When the assistant proposes tool calls but toolCallCount >= maxToolCalls, the tools node:

Emits tool_call events with phase: "skipped" for the overflow calls.
Appends tool response messages noting the skip.
Invokes toolLimitFinalize, which injects a system message instructing the model to answer directly.

On the next agent turn, the model sees the finalize notice and must produce a direct assistant response without more tool calls.

Summarization flow

Summarization is enabled by default for smart agents. It activates when:

estimatedTokens(messages) > limits.maxToken

Steps:

Chunk the transcript while keeping tool call/response pairs together.
Summarize each chunk using the configured model.
Merge partial summaries iteratively to respect summaryTokenLimit.
Replace tool responses with SUMMARIZED executionId:'...' markers.
Move original tool outputs to toolHistoryArchived.
Add a synthetic assistant/tool pair labelled context_summarize containing the merged summary.
Emit a summarization event and reset toolHistory for future runs.

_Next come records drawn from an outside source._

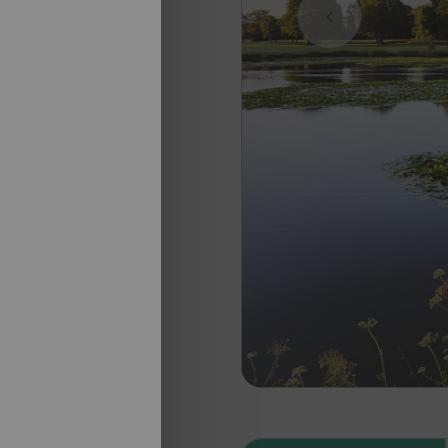
nosotros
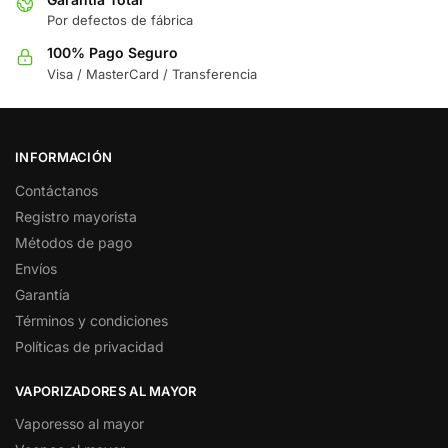
Por defectos de fábrica
100% Pago Seguro
Visa / MasterCard / Transferencia
INFORMACIÓN
Contáctanos
Registro mayorista
Métodos de pago
Envíos
Garantía
Términos y condiciones
Políticas de privacidad
VAPORIZADORES AL MAYOR
Vaporesso al mayor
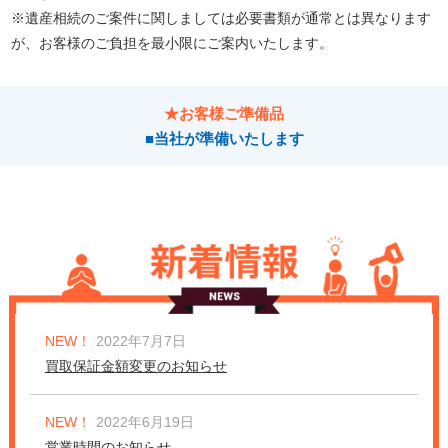
※遺産相続のご案件に関しましては必要書類が通常とは異なります
が、お客様のご負担を最小限にご案内いたします。
★お客様ご準備品
■当社が準備いたします
NEW！
2022年7月7日
買取保証金額変更のお知らせ
NEW！
2022年6月19日
営業時間のお知らせ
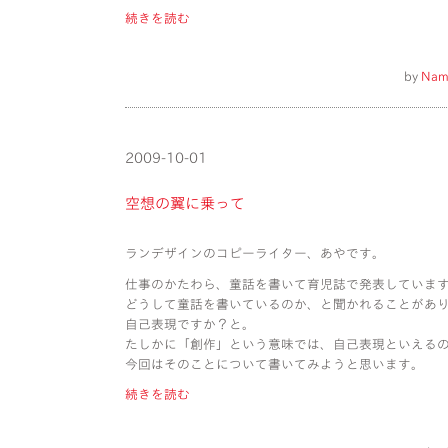
続きを読む
by
Nam
2009-10-01
空想の翼に乗って
ランデザインのコピーライター、あやです。
仕事のかたわら、童話を書いて育児誌で発表していま
どうして童話を書いているのか、と聞かれることがあ
自己表現ですか？と。
たしかに「創作」という意味では、自己表現といえる
今回はそのことについて書いてみようと思います。
続きを読む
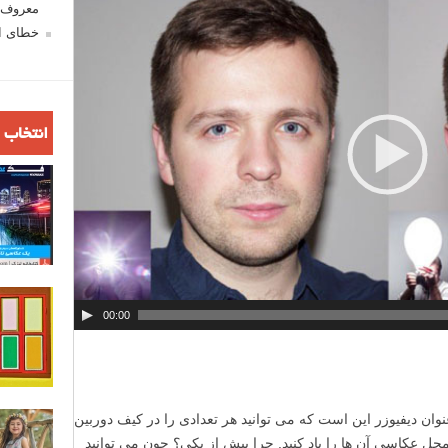
معروف ش
ش
خطای اع
گ
ر
و
ی
د
انتخاب 
ی
و
00:00
عنوان دیفیوزر این است که می توانید هر تعدادی را در کیف دوربین
حل عکاسی آن ها را باد کنید. چرا بیش از یکی؟ چون می توانید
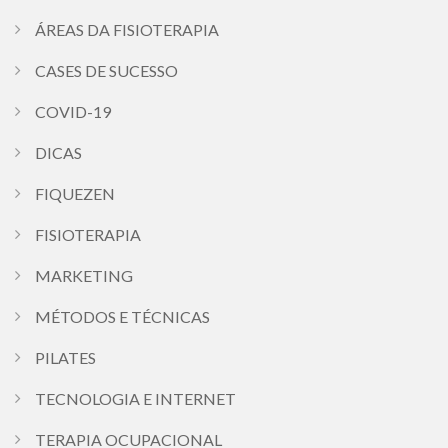
ÁREAS DA FISIOTERAPIA
CASES DE SUCESSO
COVID-19
DICAS
FIQUEZEN
FISIOTERAPIA
MARKETING
MÉTODOS E TÉCNICAS
PILATES
TECNOLOGIA E INTERNET
TERAPIA OCUPACIONAL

Disable summarization entirely via summarization: false. When disabled, maxToken is ignored.

Token heuristics

countApproxTokens(text) estimates tokens using Math.ceil(text.length / 4). It avoids provider-specific encoders and keeps the runtime dependency-free. If you need precise counts, pre-truncate content or swap in your own estimation before calling invoke.

Tips

Return concise tool payloads to minimize summarization churn. Keep raw content accessible via IDs or get_tool_response.
Increase summaryTokenLimit if summaries feel too lossy, but note that larger summaries consume more budget.
For conversations with user-provided long context, consider pre-summarizing or chunking prior to passing into the agent.
Monitor summarization events to visualize how often compaction occurs and whether limits need tuning.